Palliative Intervention to Improve Quality of Life in Children With Cancer: A Randomized Controlled Trial
Overview
- Phase
- N/A
- Intervention
- Not specified
- Conditions
- Pediatric Cancer
- Sponsor
- Indonesia University
- Enrollment
- 60
- Locations
- 1
- Primary Endpoint
- Quality of life cancer child
- Status
- Completed
- Last Updated
- 6 years ago
Overview
Brief Summary
A randomized controlled trial to compare the quality of life between participants who were given palliative care (a 3-month home visit) and those who were not (intervention vs control group) was conducted. Participants consisted of children with cancer aged 2-18 years old. A two-way communication between a trained health worker and participants with or without their parents were conducted as the intervention (report by proxy or self-report).
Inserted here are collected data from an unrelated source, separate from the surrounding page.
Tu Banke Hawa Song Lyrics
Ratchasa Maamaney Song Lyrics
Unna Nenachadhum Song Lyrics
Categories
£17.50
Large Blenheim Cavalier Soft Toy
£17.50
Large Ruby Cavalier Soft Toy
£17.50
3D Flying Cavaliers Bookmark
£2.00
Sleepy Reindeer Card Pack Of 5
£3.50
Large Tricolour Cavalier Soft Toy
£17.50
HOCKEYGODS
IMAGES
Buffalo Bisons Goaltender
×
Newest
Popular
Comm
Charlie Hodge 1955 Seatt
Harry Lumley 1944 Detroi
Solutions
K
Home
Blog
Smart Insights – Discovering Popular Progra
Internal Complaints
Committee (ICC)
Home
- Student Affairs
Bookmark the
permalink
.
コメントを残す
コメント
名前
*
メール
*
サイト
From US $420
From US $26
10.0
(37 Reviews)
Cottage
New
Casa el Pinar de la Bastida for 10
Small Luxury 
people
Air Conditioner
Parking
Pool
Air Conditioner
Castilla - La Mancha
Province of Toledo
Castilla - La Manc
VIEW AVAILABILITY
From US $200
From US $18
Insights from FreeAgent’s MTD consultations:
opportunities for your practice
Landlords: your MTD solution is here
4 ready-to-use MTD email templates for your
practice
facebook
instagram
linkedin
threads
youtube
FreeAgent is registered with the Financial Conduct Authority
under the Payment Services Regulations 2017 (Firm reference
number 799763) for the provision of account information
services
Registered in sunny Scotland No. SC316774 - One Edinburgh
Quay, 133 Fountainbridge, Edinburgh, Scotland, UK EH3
Interventions were given in 6 sessions (1 session every 2 weeks) focusing on problems solving education, symptoms management, self-care, communication, decision making, and long-term care plan assistance. In the first and twelfth week of the intervention, all participants were assessed with the Pediatric Quality of Life Inventory (PedsQLTM) questionnaire cancer module 3.0. Symptomps intensityof anorexia, sleep diturbance, and pain will be asessed in each visit. Participants were followed, Emergency Room (ER) admissions were recorded during follow up period. During the follow up period, ER admissions were recorded further.
Investigators
Murti Andriastuti, Doctor
Principal Investigator
Indonesia University
Eligibility Criteria
Inclusion Criteria
- •Child age 2-18 years old with malignancies who undergo treatments at the Department of Child Health of Cipto Mangunkusumo Hospital, during the study period.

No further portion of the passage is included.